You might also want to see if you can accomplish what you want with
login_radius or login_ldap (the latter is in ports) and a RADIUS or LDAP
server.
--
  Matthew Weigel
  hacker
  unique & idempot . ent

Reply | Threaded
Open this post in threaded view
|

Re: Payment Card Industry (PCI) Data Security Standard HELP!

Vadim Zhukov
In reply to this post by Stuart VanZee
On 22 October 2009 c. 22:58:53 Stuart VanZee wrote:
> The last is 8.5.13 locking users out after 6 failed login
> attempts.  Quite frankly I find this to be a pretty stupid
> requirement as it causes a built in denial of service. I see
> how creating a custom Authentication style would allow me to
> do this (in spite of my reservations), but I don't really do
> much in the way of c coding these days.  I have been looking
> at the code in login.c and login_passwd.c and I understand
> about half of it (I think).  If anyone could give me a shove
> in the right direction I would sincerely appreciate it.
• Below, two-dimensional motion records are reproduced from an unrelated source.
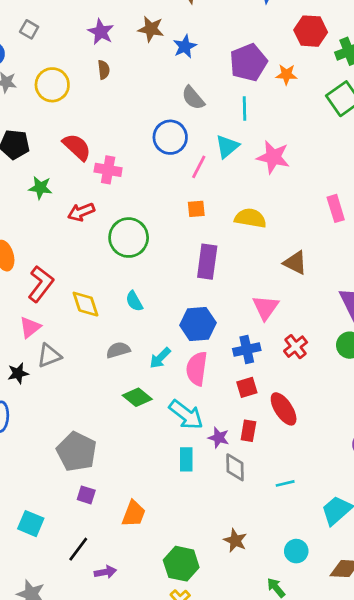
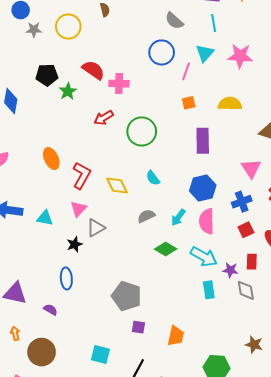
green star: (40, 188) -> (68, 91), moved, turned -30

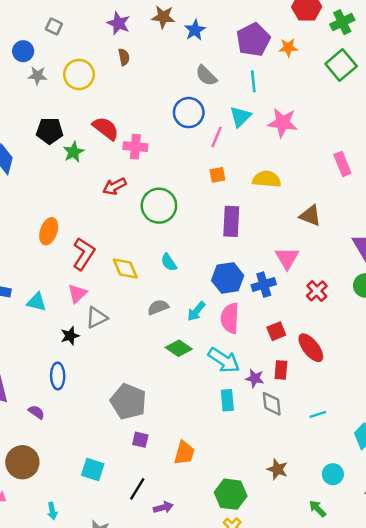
orange ellipse: (51, 158) -> (49, 231), turned 40
blue cross: (242, 202) -> (264, 285), moved

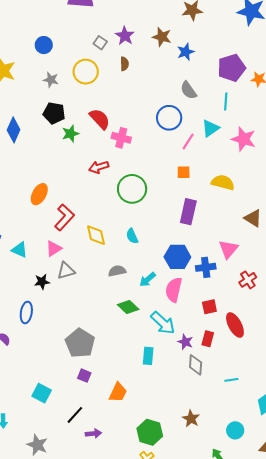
gray square: (54, 27) -> (100, 43), moved
gray star: (37, 76) -> (51, 80), moved
cyan rectangle: (227, 400) -> (148, 356), moved

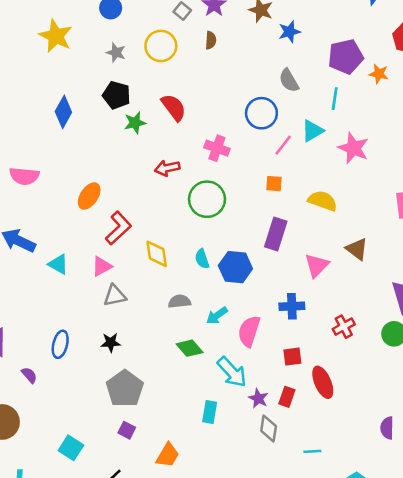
pink cross: (121, 138) -> (217, 148), moved
pink triangle: (228, 249) -> (317, 265), moved
blue hexagon: (177, 257) -> (235, 267), moved
black star: (42, 282) -> (111, 343), moved

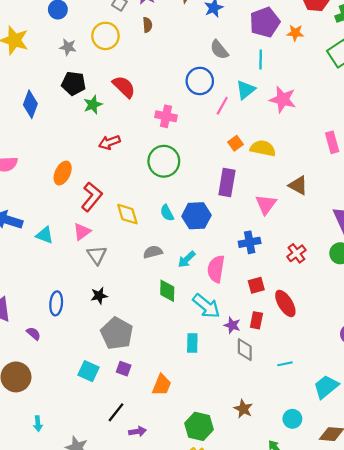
red arrow: (167, 168) -> (109, 142), moved
orange square: (274, 184) -> (236, 143), moved, turned -32
gray triangle: (115, 296) -> (97, 255), turned -45
green diamond: (190, 348) -> (167, 291), turned 50
cyan square: (71, 448) -> (88, 371), moved

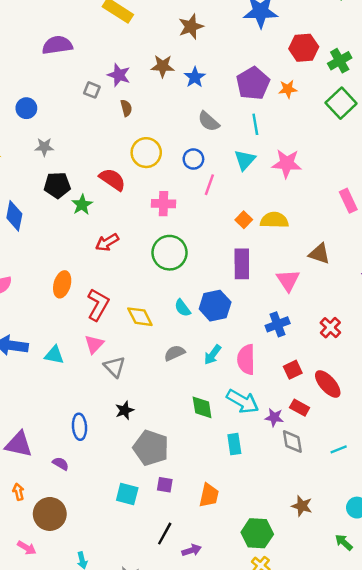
yellow circle: (105, 36) -> (146, 153), moved
blue circle: (200, 81) -> (193, 159), size x0.7
pink line: (222, 106) -> (209, 185), moved
green diamond: (167, 291) -> (202, 407), moved
red rectangle: (256, 320) -> (300, 408), turned -63

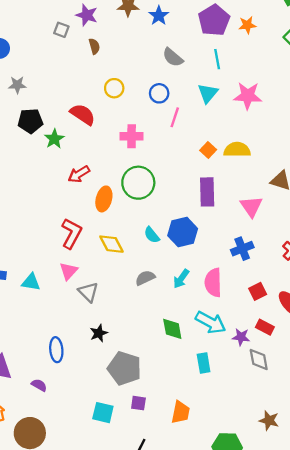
yellow circle: (146, 153) -> (114, 88), size x0.7
orange ellipse: (62, 284) -> (104, 199), moved

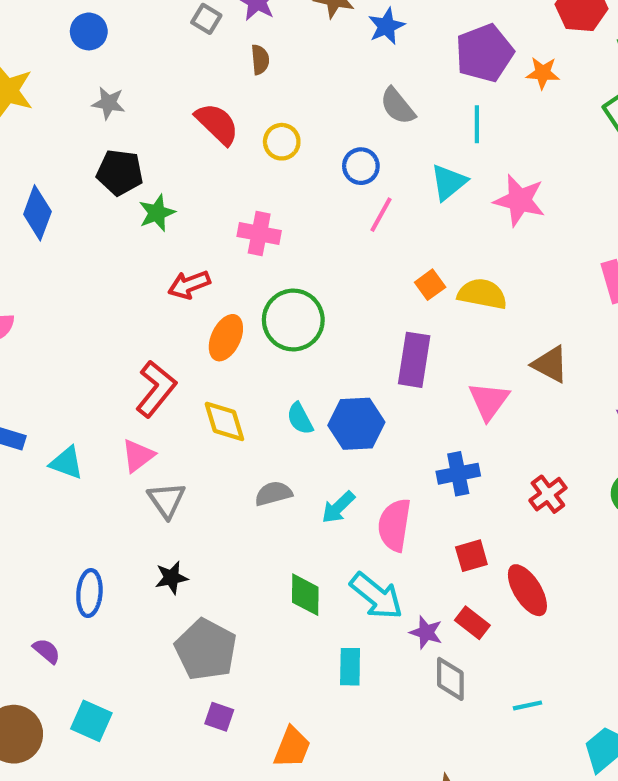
red semicircle: (83, 114) -> (217, 124), moved
pink cross: (132, 136) -> (259, 233), moved
cyan square: (103, 413) -> (91, 721), moved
Maybe I'll say something stupid but could not it be treated as "reset
login session"? Then you can easily tune it via login.conf. I'd suggest
you to have a talk with someone already implemented this requirement...

--
  Best wishes,
    Vadim Zhukov

A: Because it messes up the order in which people normally read text.
Q: Why is top-posting such a bad thing?
A: Top-posting.
Q: What is the most annoying thing in e-mail?

Reply | Threaded
Open this post in threaded view
|

Re: Payment Card Industry (PCI) Data Security Standard HELP!

Wakefield-2
In reply to this post by Stuart VanZee
> On the bright side, because this list houses some of the best
> brainpower anywhere I have all but two of the requirements
> finished (yes, the easy ones) and one of the two left I'm sure
> I can handle on my own.

Would you mind sharing any non-confidential OpenBSD-related
questions/answers of the PCI questionnaire with the list?